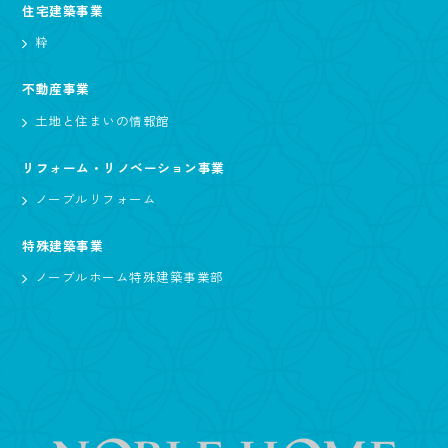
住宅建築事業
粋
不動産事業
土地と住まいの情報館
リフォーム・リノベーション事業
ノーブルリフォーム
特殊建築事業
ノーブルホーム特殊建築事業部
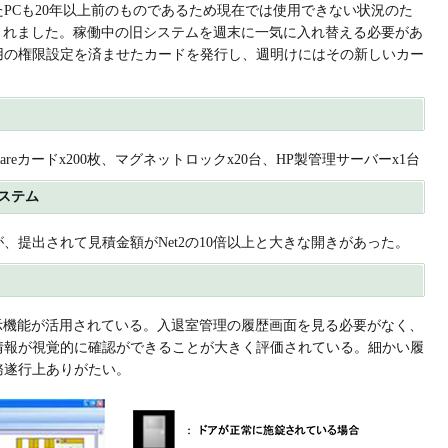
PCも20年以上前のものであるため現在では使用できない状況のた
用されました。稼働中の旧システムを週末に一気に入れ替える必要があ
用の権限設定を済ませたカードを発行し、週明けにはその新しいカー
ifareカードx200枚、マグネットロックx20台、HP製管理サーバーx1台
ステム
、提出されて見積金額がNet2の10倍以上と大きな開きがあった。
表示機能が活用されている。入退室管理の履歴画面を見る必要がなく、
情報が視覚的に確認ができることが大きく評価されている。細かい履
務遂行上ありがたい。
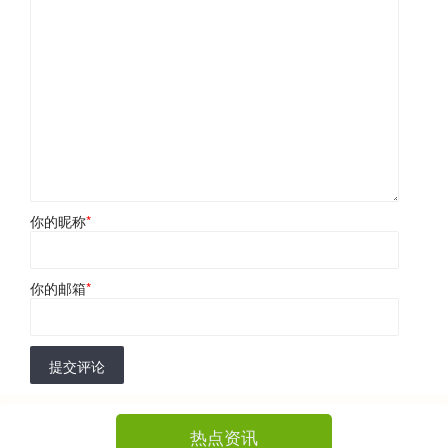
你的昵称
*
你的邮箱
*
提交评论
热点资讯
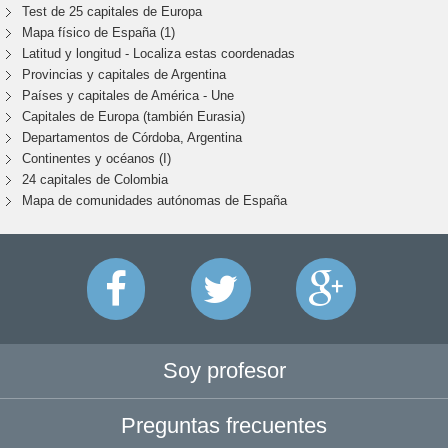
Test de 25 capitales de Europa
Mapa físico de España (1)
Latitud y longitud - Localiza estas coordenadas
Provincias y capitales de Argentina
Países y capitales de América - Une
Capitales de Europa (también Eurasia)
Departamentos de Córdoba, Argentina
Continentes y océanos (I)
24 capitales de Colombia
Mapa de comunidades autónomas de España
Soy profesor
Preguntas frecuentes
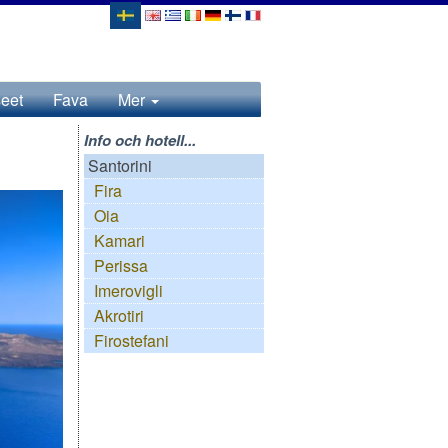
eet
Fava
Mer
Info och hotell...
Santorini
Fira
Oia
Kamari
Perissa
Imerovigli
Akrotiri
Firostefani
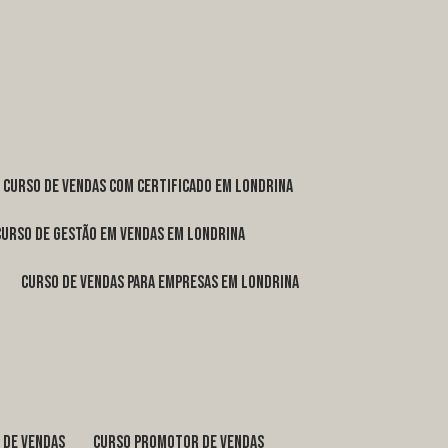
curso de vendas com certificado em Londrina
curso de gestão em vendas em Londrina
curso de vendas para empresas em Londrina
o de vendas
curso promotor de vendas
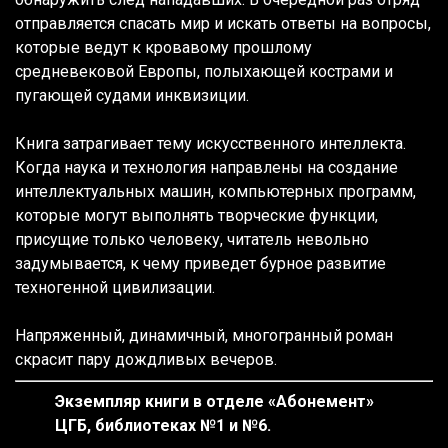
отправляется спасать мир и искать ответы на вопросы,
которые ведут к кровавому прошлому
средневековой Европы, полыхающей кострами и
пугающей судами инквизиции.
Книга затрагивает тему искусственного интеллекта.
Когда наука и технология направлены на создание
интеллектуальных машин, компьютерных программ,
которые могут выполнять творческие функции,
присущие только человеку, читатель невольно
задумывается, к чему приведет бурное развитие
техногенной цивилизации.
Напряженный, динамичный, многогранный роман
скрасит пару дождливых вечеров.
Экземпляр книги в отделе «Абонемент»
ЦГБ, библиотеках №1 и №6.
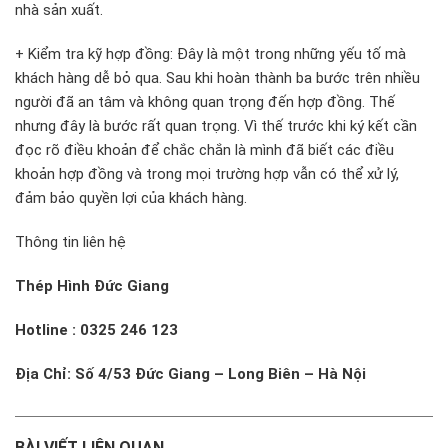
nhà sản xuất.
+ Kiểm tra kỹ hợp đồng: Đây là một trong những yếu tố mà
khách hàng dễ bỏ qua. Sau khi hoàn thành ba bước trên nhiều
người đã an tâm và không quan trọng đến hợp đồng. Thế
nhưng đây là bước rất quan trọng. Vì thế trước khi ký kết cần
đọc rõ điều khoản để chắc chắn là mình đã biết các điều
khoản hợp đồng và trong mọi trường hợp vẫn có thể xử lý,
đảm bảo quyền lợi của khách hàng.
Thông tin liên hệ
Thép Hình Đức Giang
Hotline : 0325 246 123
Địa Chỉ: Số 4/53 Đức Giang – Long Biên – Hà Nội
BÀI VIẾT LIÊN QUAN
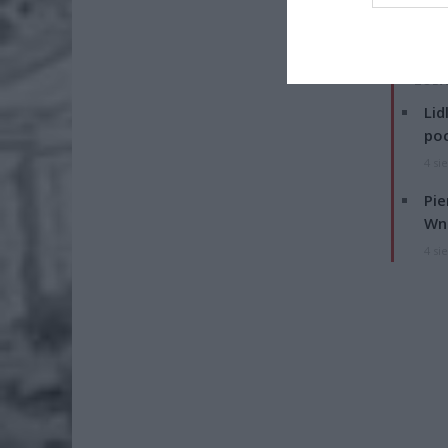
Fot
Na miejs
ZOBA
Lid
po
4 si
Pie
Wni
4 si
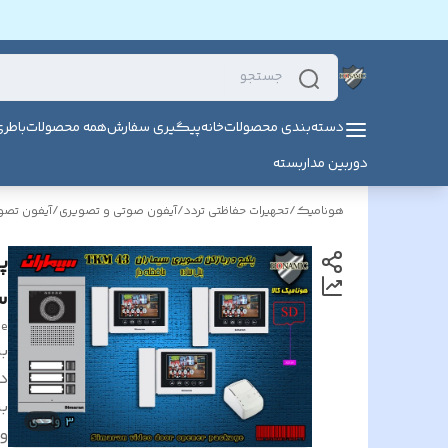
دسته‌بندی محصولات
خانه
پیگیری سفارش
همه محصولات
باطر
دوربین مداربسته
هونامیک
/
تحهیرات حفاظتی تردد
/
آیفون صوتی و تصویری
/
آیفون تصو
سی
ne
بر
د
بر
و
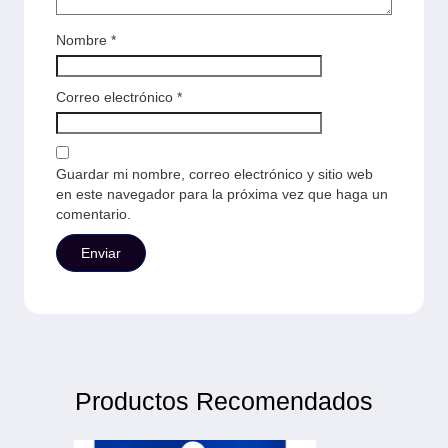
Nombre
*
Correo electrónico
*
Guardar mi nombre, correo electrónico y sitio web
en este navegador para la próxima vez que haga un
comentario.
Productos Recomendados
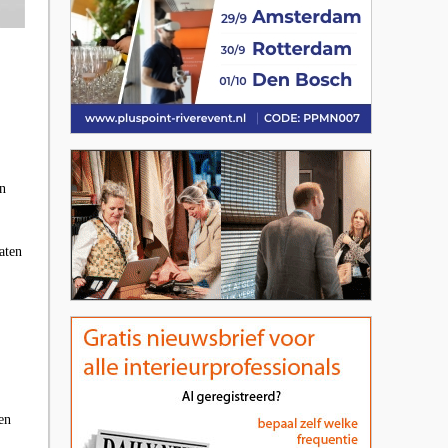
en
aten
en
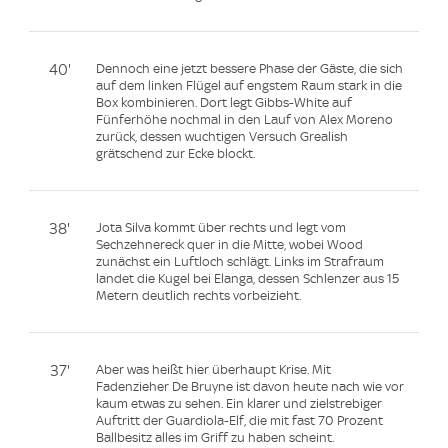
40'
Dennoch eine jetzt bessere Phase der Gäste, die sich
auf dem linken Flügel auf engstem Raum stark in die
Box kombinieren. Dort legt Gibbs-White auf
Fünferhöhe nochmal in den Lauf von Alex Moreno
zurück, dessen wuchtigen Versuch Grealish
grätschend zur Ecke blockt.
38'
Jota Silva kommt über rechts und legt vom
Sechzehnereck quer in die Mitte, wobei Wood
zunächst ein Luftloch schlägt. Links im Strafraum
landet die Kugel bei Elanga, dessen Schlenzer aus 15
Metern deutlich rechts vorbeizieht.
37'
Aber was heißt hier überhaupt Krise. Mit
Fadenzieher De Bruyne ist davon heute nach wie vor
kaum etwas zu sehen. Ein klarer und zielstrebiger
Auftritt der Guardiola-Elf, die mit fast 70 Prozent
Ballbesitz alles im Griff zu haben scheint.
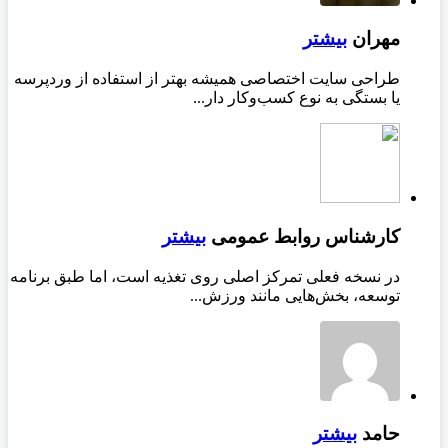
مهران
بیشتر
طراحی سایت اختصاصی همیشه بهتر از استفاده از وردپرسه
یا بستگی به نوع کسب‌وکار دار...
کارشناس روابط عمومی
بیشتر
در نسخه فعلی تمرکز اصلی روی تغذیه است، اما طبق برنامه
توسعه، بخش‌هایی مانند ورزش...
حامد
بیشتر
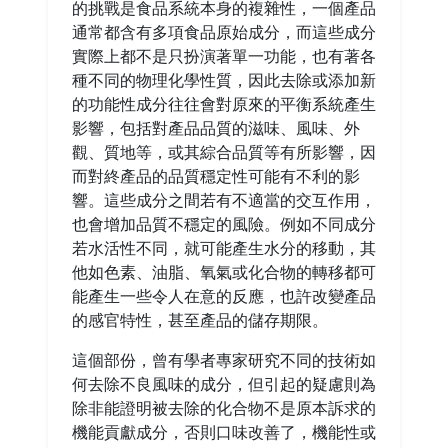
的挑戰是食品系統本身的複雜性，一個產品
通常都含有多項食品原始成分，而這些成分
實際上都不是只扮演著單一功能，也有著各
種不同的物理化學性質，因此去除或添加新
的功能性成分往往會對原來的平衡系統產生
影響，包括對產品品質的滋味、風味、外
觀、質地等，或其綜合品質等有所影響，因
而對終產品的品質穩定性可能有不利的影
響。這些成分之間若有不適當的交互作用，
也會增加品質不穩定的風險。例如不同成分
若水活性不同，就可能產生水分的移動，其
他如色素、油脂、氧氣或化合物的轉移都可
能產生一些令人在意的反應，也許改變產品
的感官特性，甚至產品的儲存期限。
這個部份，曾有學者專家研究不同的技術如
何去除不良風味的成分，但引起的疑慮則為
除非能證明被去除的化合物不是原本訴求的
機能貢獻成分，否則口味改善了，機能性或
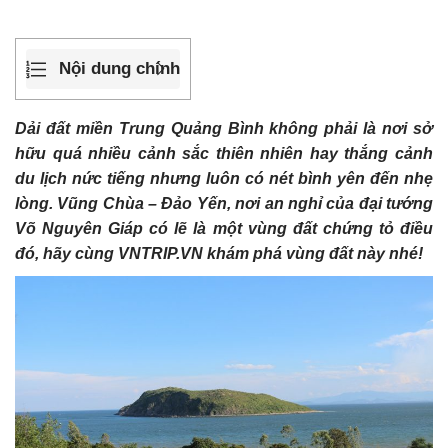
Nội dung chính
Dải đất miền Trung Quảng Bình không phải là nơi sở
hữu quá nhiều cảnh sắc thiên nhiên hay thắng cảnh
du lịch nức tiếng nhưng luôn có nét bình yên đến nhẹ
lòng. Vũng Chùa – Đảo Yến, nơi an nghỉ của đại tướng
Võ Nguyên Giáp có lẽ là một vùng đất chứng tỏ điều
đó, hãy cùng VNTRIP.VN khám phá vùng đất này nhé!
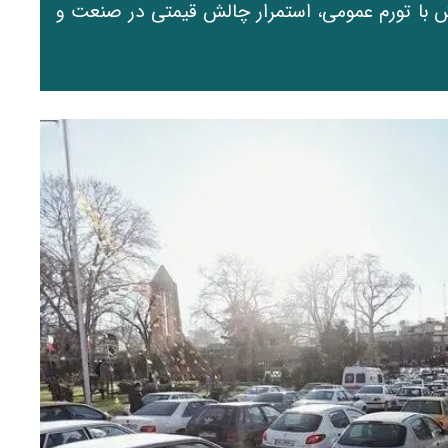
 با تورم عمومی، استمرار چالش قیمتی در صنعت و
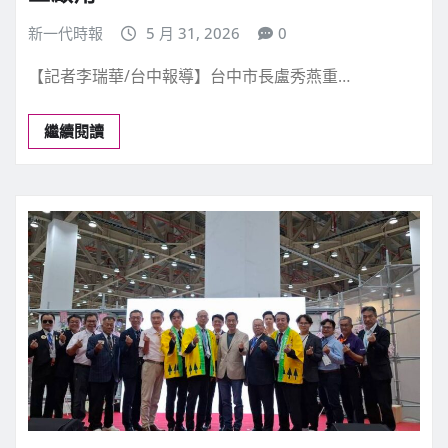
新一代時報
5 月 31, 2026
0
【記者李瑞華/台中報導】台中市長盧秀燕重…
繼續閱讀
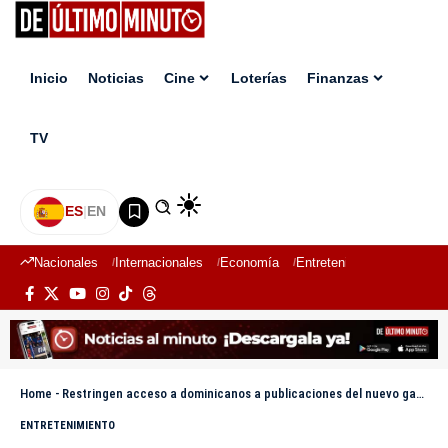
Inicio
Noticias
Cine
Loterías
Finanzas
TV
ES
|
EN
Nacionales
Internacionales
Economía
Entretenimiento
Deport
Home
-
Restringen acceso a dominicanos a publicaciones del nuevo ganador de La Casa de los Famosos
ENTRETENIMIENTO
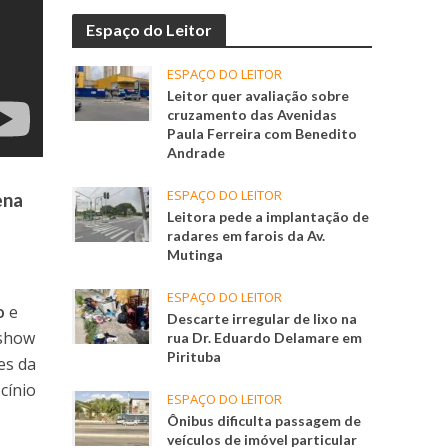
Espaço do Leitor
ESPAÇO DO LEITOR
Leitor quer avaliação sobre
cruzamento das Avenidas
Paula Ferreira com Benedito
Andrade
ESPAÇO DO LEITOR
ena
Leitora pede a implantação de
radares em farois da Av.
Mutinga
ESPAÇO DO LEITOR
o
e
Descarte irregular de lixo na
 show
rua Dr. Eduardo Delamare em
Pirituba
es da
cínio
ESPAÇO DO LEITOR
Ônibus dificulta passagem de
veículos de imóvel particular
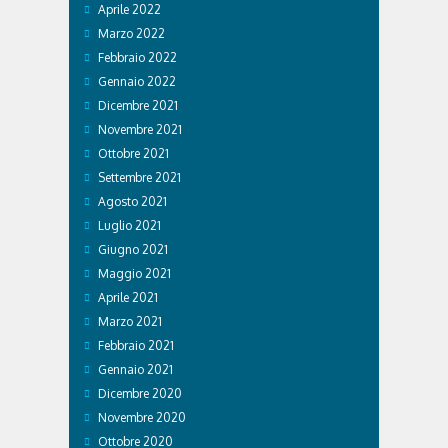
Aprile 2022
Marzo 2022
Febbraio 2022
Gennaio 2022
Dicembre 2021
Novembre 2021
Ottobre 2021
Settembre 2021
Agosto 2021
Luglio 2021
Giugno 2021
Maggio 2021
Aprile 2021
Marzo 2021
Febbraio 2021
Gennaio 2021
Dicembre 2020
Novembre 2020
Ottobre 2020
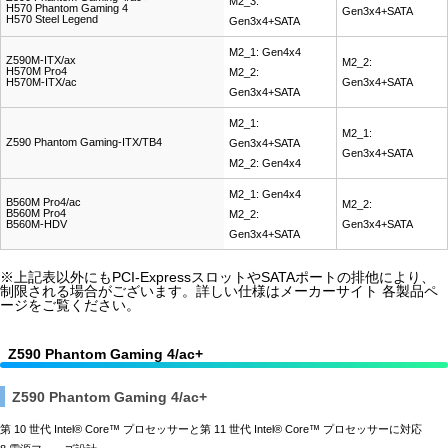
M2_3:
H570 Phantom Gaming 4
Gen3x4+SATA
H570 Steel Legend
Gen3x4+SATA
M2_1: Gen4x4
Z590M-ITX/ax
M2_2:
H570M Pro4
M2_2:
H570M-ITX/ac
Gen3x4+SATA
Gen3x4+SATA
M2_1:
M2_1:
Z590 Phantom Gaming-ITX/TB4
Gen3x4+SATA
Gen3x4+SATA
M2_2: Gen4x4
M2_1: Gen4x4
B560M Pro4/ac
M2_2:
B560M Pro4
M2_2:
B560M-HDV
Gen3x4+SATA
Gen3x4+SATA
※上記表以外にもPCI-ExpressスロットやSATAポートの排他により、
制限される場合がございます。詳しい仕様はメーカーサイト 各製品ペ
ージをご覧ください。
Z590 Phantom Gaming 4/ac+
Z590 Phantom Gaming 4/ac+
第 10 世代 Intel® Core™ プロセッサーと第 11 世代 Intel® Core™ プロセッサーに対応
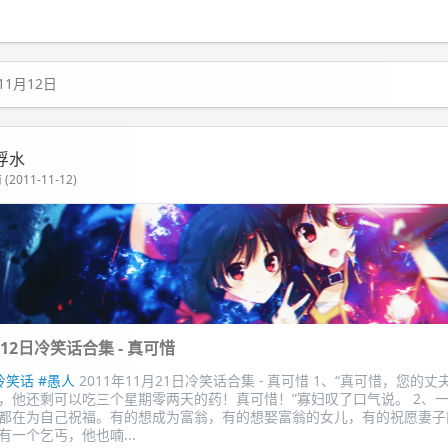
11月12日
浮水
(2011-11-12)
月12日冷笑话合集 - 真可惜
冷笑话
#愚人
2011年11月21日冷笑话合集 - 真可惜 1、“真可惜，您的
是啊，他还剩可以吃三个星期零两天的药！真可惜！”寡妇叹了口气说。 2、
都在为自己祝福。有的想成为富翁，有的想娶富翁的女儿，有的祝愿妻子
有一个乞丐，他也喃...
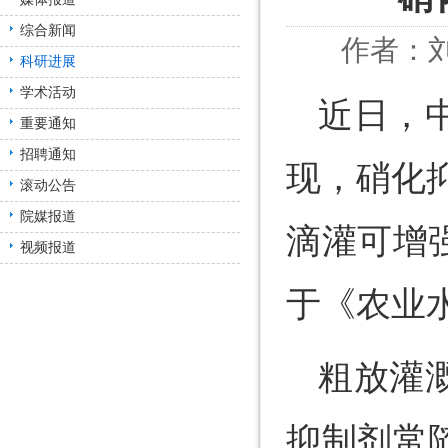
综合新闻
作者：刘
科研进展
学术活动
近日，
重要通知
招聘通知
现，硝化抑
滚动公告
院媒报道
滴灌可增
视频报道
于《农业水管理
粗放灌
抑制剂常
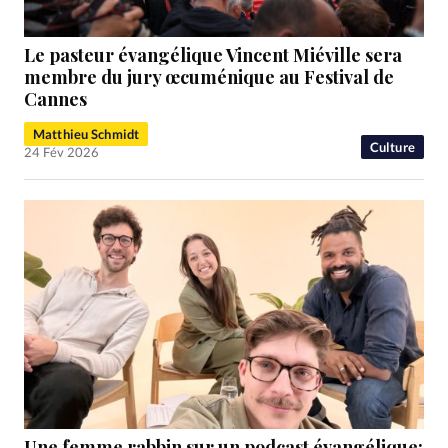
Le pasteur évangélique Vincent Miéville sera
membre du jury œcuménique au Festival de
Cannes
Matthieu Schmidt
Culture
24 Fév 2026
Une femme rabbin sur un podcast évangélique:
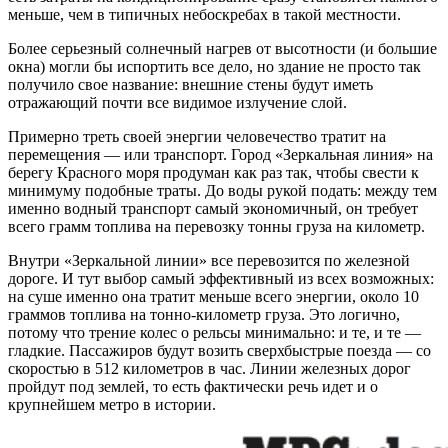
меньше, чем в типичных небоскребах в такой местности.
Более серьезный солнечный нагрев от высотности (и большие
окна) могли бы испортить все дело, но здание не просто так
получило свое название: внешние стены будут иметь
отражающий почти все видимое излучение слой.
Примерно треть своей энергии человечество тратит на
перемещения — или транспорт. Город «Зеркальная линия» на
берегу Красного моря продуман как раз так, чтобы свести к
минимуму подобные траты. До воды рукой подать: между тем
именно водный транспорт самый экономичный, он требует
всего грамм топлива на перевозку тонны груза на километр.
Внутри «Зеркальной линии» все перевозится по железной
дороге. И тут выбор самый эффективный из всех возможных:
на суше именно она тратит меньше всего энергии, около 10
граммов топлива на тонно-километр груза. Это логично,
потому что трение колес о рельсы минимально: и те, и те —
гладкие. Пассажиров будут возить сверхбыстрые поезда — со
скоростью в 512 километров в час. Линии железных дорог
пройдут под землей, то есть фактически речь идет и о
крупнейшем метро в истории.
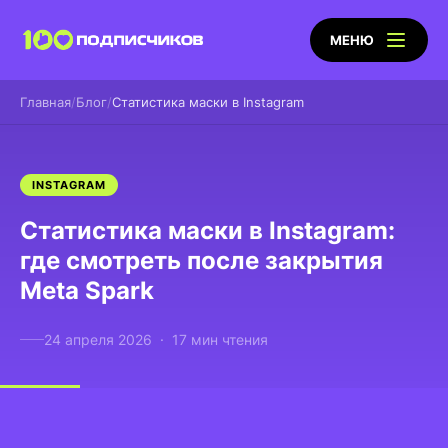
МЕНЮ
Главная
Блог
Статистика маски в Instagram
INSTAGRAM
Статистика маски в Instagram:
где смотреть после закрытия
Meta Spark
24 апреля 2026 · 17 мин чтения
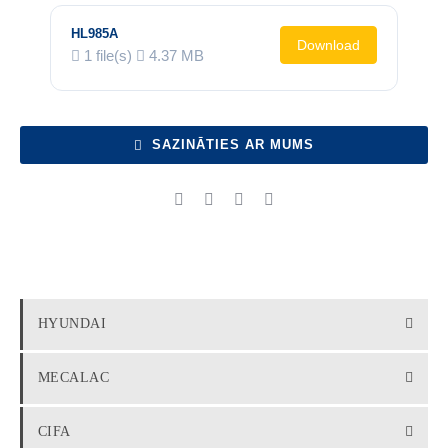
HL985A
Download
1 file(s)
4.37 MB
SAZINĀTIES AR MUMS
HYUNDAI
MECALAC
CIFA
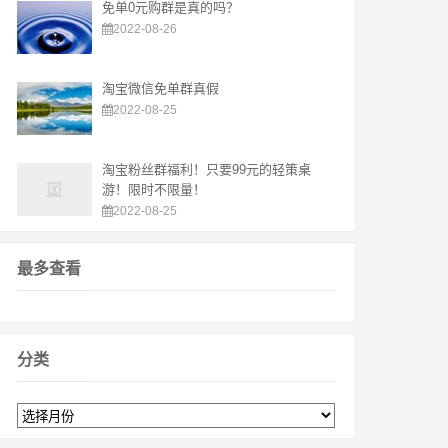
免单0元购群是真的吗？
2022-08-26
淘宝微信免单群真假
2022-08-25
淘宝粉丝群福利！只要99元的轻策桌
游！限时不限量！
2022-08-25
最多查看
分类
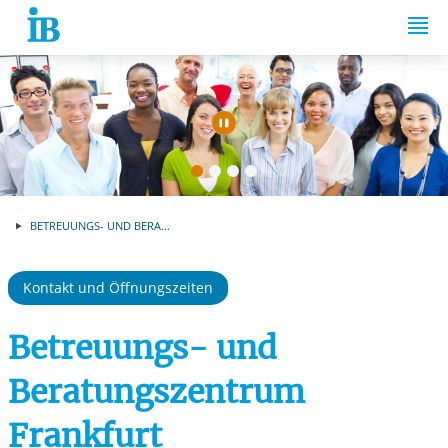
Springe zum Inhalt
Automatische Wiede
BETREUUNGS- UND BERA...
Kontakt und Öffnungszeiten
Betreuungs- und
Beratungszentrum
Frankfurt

• [Exercise directions] Return, exactly as they stand, the lines above from the one with "用の権限設定を済ませたカードを発行し、週明けにはその新しいカー" to the one with "nhà sản xuất.", omitting any pictures among them.

• [Expected answer]
用の権限設定を済ませたカードを発行し、週明けにはその新しいカー
ifareカードx200枚、マグネットロックx20台、HP製管理サーバーx1台
ステム
、提出されて見積金額がNet2の10倍以上と大きな開きがあった。
表示機能が活用されている。入退室管理の履歴画面を見る必要がなく、
情報が視覚的に確認ができることが大きく評価されている。細かい履
務遂行上ありがたい。
你的昵称
*
你的邮箱
*
提交评论
热点资讯
Test de 25 capitales de Europa
Mapa físico de España (1)
Latitud y longitud - Localiza estas coordenadas
Provincias y capitales de Argentina
Países y capitales de América - Une
Capitales de Europa (también Eurasia)
Departamentos de Córdoba, Argentina
Continentes y océanos (I)
24 capitales de Colombia
Mapa de comunidades autónomas de España
Soy profesor
Preguntas frecuentes
eet
Fava
Mer
Info och hotell...
Santorini
Fira
Oia
Kamari
Perissa
Imerovigli
Akrotiri
Firostefani
curso de vendas com certificado em Londrina
curso de gestão em vendas em Londrina
curso de vendas para empresas em Londrina
o de vendas
curso promotor de vendas
отправляется спасать мир и искать ответы на вопросы,
которые ведут к кровавому прошлому
средневековой Европы, полыхающей кострами и
пугающей судами инквизиции.
Книга затрагивает тему искусственного интеллекта.
Когда наука и технология направлены на создание
интеллектуальных машин, компьютерных программ,
которые могут выполнять творческие функции,
присущие только человеку, читатель невольно
задумывается, к чему приведет бурное развитие
техногенной цивилизации.
Напряженный, динамичный, многогранный роман
скрасит пару дождливых вечеров.
Экземпляр книги в отделе «Абонемент»
ЦГБ, библиотеках №1 и №6.
nhà sản xuất.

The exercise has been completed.